RECORDS FOR THE TASK section start

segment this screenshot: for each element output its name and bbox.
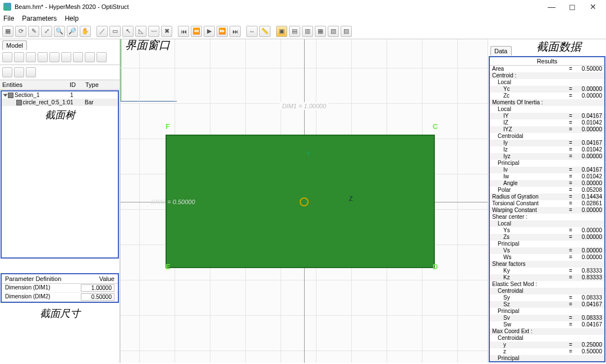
param-row[interactable]: Dimension (DIM2)0.50000 xyxy=(2,293,118,302)
result-row: y=0.25000 xyxy=(490,342,604,348)
close-button[interactable]: ✕ xyxy=(584,2,603,11)
zoom-in-icon[interactable]: 🔍 xyxy=(54,26,65,37)
result-row: Centroidal xyxy=(490,288,604,294)
result-row: Iw=0.01042 xyxy=(490,173,604,180)
result-row: Iy=0.04167 xyxy=(490,140,604,146)
viewport[interactable]: 界面窗口 DIM1 = 1.00000 DIM2 = 0.50000 F C E… xyxy=(120,39,488,363)
play-prev-icon[interactable]: ⏪ xyxy=(191,26,202,37)
measure-icon[interactable]: ↔ xyxy=(246,26,258,37)
layout-5-icon[interactable]: ▧ xyxy=(328,26,339,37)
result-row: Zs=0.00000 xyxy=(490,234,604,241)
result-row: Local xyxy=(490,79,604,86)
window-title: Beam.hm* - HyperMesh 2020 - OptiStruct xyxy=(15,3,129,10)
maximize-button[interactable]: ◻ xyxy=(563,2,582,11)
tree-header-entities[interactable]: Entities xyxy=(2,81,70,88)
pointer-icon[interactable]: ↖ xyxy=(122,26,134,37)
result-row: Iz=0.01042 xyxy=(490,146,604,153)
result-row: Elastic Sect Mod : xyxy=(490,281,604,288)
annotation-data: 截面数据 xyxy=(512,39,606,56)
app-logo-icon xyxy=(3,3,11,11)
layout-4-icon[interactable]: ▦ xyxy=(315,26,326,37)
result-row: Angle=0.00000 xyxy=(490,180,604,187)
result-row: Yc=0.00000 xyxy=(490,86,604,93)
play-next-icon[interactable]: ⏩ xyxy=(217,26,228,37)
left-panel: Model Entities ID Type Section_11circle_… xyxy=(0,39,120,363)
result-row: Centroid : xyxy=(490,72,604,79)
result-row: Kz=0.83333 xyxy=(490,274,604,281)
poly-icon[interactable]: ◺ xyxy=(135,26,146,37)
browser-component-icon[interactable] xyxy=(14,52,24,62)
browser-property-icon[interactable] xyxy=(38,52,48,62)
result-row: Zc=0.00000 xyxy=(490,93,604,99)
minimize-button[interactable]: — xyxy=(542,2,561,11)
layout-6-icon[interactable]: ▨ xyxy=(341,26,352,37)
result-row: Centroidal xyxy=(490,335,604,342)
axis-z-label: Z xyxy=(349,195,353,202)
rect-icon[interactable]: ▭ xyxy=(109,26,121,37)
refresh-icon[interactable]: ⟳ xyxy=(15,26,26,37)
result-row: v=0.25000 xyxy=(490,362,604,362)
curve-icon[interactable]: 〰 xyxy=(148,26,159,37)
browser-other-icon[interactable] xyxy=(97,52,107,62)
layout-2-icon[interactable]: ▤ xyxy=(289,26,300,37)
tab-model[interactable]: Model xyxy=(2,40,27,50)
result-row: Sy=0.08333 xyxy=(490,294,604,301)
pan-icon[interactable]: ✋ xyxy=(80,26,91,37)
layout-3-icon[interactable]: ▥ xyxy=(302,26,313,37)
tree-row[interactable]: circle_rect_0:5_1:01Bar xyxy=(2,99,118,106)
result-row: Moments Of Inertia : xyxy=(490,99,604,106)
delete-icon[interactable]: ✖ xyxy=(161,26,172,37)
result-row: Principal xyxy=(490,241,604,247)
result-row: Local xyxy=(490,106,604,113)
play-last-icon[interactable]: ⏭ xyxy=(229,26,241,37)
parameter-box: Parameter Definition Value Dimension (DI… xyxy=(1,273,119,303)
result-row: Torsional Constant=0.02861 xyxy=(490,200,604,207)
result-row: Principal xyxy=(490,160,604,167)
play-icon[interactable]: ▶ xyxy=(204,26,215,37)
grid-icon[interactable]: ▦ xyxy=(2,26,13,37)
param-row[interactable]: Dimension (DIM1)1.00000 xyxy=(2,284,118,293)
play-first-icon[interactable]: ⏮ xyxy=(178,26,189,37)
result-row: IYZ=0.00000 xyxy=(490,126,604,133)
menu-help[interactable]: Help xyxy=(65,15,79,22)
result-row: Ys=0.00000 xyxy=(490,227,604,234)
browser-material-icon[interactable] xyxy=(26,52,36,62)
result-row: Principal xyxy=(490,308,604,315)
tree-header-id[interactable]: ID xyxy=(70,81,85,88)
result-row: Sv=0.08333 xyxy=(490,315,604,321)
line-icon[interactable]: ／ xyxy=(97,26,108,37)
browser-load-icon[interactable] xyxy=(49,52,59,62)
browser-sub1-icon[interactable] xyxy=(2,67,12,77)
result-row: Shear factors xyxy=(490,261,604,268)
param-header-right: Value xyxy=(99,275,114,282)
axis-y-label: Y xyxy=(306,150,310,157)
tree-header-type[interactable]: Type xyxy=(85,81,117,88)
result-row: Vs=0.00000 xyxy=(490,247,604,254)
dimension-icon[interactable]: 📏 xyxy=(259,26,270,37)
corner-d: D xyxy=(433,262,438,271)
draw-icon[interactable]: ✎ xyxy=(28,26,39,37)
menu-parameters[interactable]: Parameters xyxy=(22,15,57,22)
browser-sub3-icon[interactable] xyxy=(26,67,36,77)
result-row: Max Coord Ext : xyxy=(490,328,604,335)
dim2-label: DIM2 = 0.50000 xyxy=(151,199,195,205)
section-tree: Section_11circle_rect_0:5_1:01Bar 截面树 xyxy=(1,90,119,259)
result-row: Radius of Gyration=0.14434 xyxy=(490,193,604,200)
browser-sub2-icon[interactable] xyxy=(14,67,24,77)
annotation-viewport: 界面窗口 xyxy=(125,38,170,53)
layout-1-icon[interactable]: ▣ xyxy=(276,26,287,37)
tab-data[interactable]: Data xyxy=(490,46,512,56)
browser-filter-icon[interactable] xyxy=(2,52,12,62)
browser-assembly-icon[interactable] xyxy=(73,52,83,62)
tree-row[interactable]: Section_11 xyxy=(2,91,118,99)
results-header: Results xyxy=(490,57,604,66)
result-row: Shear center : xyxy=(490,214,604,220)
annotation-tree: 截面树 xyxy=(2,106,118,124)
zoom-out-icon[interactable]: 🔎 xyxy=(67,26,78,37)
browser-include-icon[interactable] xyxy=(85,52,95,62)
corner-f: F xyxy=(166,122,170,131)
menu-file[interactable]: File xyxy=(3,15,14,22)
browser-set-icon[interactable] xyxy=(61,52,71,62)
zoom-fit-icon[interactable]: ⤢ xyxy=(41,26,52,37)
results-box: Results Area=0.50000Centroid :LocalYc=0.… xyxy=(489,56,605,362)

RECORDS FOR THE TASK section end

DIRECTIONS: Restate the data above word for word, omitting every picture.

RESULT BELOW:
segment this screenshot: for each element output its name and bbox.
param-row[interactable]: Dimension (DIM2)0.50000 xyxy=(2,293,118,302)
result-row: y=0.25000 xyxy=(490,342,604,348)
close-button[interactable]: ✕ xyxy=(584,2,603,11)
zoom-in-icon[interactable]: 🔍 xyxy=(54,26,65,37)
result-row: Centroidal xyxy=(490,288,604,294)
result-row: Iw=0.01042 xyxy=(490,173,604,180)
result-row: Iy=0.04167 xyxy=(490,140,604,146)
viewport[interactable]: 界面窗口 DIM1 = 1.00000 DIM2 = 0.50000 F C E… xyxy=(120,39,488,363)
play-prev-icon[interactable]: ⏪ xyxy=(191,26,202,37)
measure-icon[interactable]: ↔ xyxy=(246,26,258,37)
layout-5-icon[interactable]: ▧ xyxy=(328,26,339,37)
result-row: Zs=0.00000 xyxy=(490,234,604,241)
result-row: Local xyxy=(490,79,604,86)
window-title: Beam.hm* - HyperMesh 2020 - OptiStruct xyxy=(15,3,129,10)
maximize-button[interactable]: ◻ xyxy=(563,2,582,11)
tree-header-entities[interactable]: Entities xyxy=(2,81,70,88)
pointer-icon[interactable]: ↖ xyxy=(122,26,134,37)
result-row: Iz=0.01042 xyxy=(490,146,604,153)
result-row: Elastic Sect Mod : xyxy=(490,281,604,288)
annotation-data: 截面数据 xyxy=(512,39,606,56)
app-logo-icon xyxy=(3,3,11,11)
layout-4-icon[interactable]: ▦ xyxy=(315,26,326,37)
result-row: Angle=0.00000 xyxy=(490,180,604,187)
result-row: Yc=0.00000 xyxy=(490,86,604,93)
play-next-icon[interactable]: ⏩ xyxy=(217,26,228,37)
left-panel: Model Entities ID Type Section_11circle_… xyxy=(0,39,120,363)
result-row: Centroid : xyxy=(490,72,604,79)
result-row: Kz=0.83333 xyxy=(490,274,604,281)
poly-icon[interactable]: ◺ xyxy=(135,26,146,37)
browser-component-icon[interactable] xyxy=(14,52,24,62)
browser-property-icon[interactable] xyxy=(38,52,48,62)
result-row: Zc=0.00000 xyxy=(490,93,604,99)
minimize-button[interactable]: — xyxy=(542,2,561,11)
layout-6-icon[interactable]: ▨ xyxy=(341,26,352,37)
result-row: Centroidal xyxy=(490,335,604,342)
axis-z-label: Z xyxy=(349,195,353,202)
rect-icon[interactable]: ▭ xyxy=(109,26,121,37)
refresh-icon[interactable]: ⟳ xyxy=(15,26,26,37)
result-row: v=0.25000 xyxy=(490,362,604,362)
curve-icon[interactable]: 〰 xyxy=(148,26,159,37)
browser-other-icon[interactable] xyxy=(97,52,107,62)
layout-2-icon[interactable]: ▤ xyxy=(289,26,300,37)
tab-model[interactable]: Model xyxy=(2,40,27,50)
result-row: Sy=0.08333 xyxy=(490,294,604,301)
pan-icon[interactable]: ✋ xyxy=(80,26,91,37)
layout-3-icon[interactable]: ▥ xyxy=(302,26,313,37)
tree-row[interactable]: circle_rect_0:5_1:01Bar xyxy=(2,99,118,106)
result-row: Moments Of Inertia : xyxy=(490,99,604,106)
delete-icon[interactable]: ✖ xyxy=(161,26,172,37)
result-row: Principal xyxy=(490,241,604,247)
result-row: Local xyxy=(490,106,604,113)
play-last-icon[interactable]: ⏭ xyxy=(229,26,241,37)
parameter-box: Parameter Definition Value Dimension (DI… xyxy=(1,273,119,303)
result-row: Torsional Constant=0.02861 xyxy=(490,200,604,207)
result-row: Principal xyxy=(490,160,604,167)
play-icon[interactable]: ▶ xyxy=(204,26,215,37)
grid-icon[interactable]: ▦ xyxy=(2,26,13,37)
param-row[interactable]: Dimension (DIM1)1.00000 xyxy=(2,284,118,293)
play-first-icon[interactable]: ⏮ xyxy=(178,26,189,37)
result-row: IYZ=0.00000 xyxy=(490,126,604,133)
menu-help[interactable]: Help xyxy=(65,15,79,22)
result-row: Ys=0.00000 xyxy=(490,227,604,234)
browser-material-icon[interactable] xyxy=(26,52,36,62)
result-row: Principal xyxy=(490,308,604,315)
tree-header-id[interactable]: ID xyxy=(70,81,85,88)
result-row: Sv=0.08333 xyxy=(490,315,604,321)
line-icon[interactable]: ／ xyxy=(97,26,108,37)
browser-load-icon[interactable] xyxy=(49,52,59,62)
browser-sub1-icon[interactable] xyxy=(2,67,12,77)
result-row: Shear factors xyxy=(490,261,604,268)
param-header-right: Value xyxy=(99,275,114,282)
axis-y-label: Y xyxy=(306,150,310,157)
tree-header-type[interactable]: Type xyxy=(85,81,117,88)
result-row: Vs=0.00000 xyxy=(490,247,604,254)
dimension-icon[interactable]: 📏 xyxy=(259,26,270,37)
corner-d: D xyxy=(433,262,438,271)
draw-icon[interactable]: ✎ xyxy=(28,26,39,37)
menu-parameters[interactable]: Parameters xyxy=(22,15,57,22)
browser-sub3-icon[interactable] xyxy=(26,67,36,77)
result-row: Max Coord Ext : xyxy=(490,328,604,335)
dim2-label: DIM2 = 0.50000 xyxy=(151,199,195,205)
section-tree: Section_11circle_rect_0:5_1:01Bar 截面树 xyxy=(1,90,119,259)
result-row: Radius of Gyration=0.14434 xyxy=(490,193,604,200)
browser-sub2-icon[interactable] xyxy=(14,67,24,77)
annotation-viewport: 界面窗口 xyxy=(125,38,170,53)
layout-1-icon[interactable]: ▣ xyxy=(276,26,287,37)
tab-data[interactable]: Data xyxy=(490,46,512,56)
browser-filter-icon[interactable] xyxy=(2,52,12,62)
browser-assembly-icon[interactable] xyxy=(73,52,83,62)
tree-row[interactable]: Section_11 xyxy=(2,91,118,99)
results-header: Results xyxy=(490,57,604,66)
result-row: Shear center : xyxy=(490,214,604,220)
annotation-tree: 截面树 xyxy=(2,106,118,124)
zoom-out-icon[interactable]: 🔎 xyxy=(67,26,78,37)
browser-include-icon[interactable] xyxy=(85,52,95,62)
corner-f: F xyxy=(166,122,170,131)
menu-file[interactable]: File xyxy=(3,15,14,22)
browser-set-icon[interactable] xyxy=(61,52,71,62)
zoom-fit-icon[interactable]: ⤢ xyxy=(41,26,52,37)
results-box: Results Area=0.50000Centroid :LocalYc=0.… xyxy=(489,56,605,362)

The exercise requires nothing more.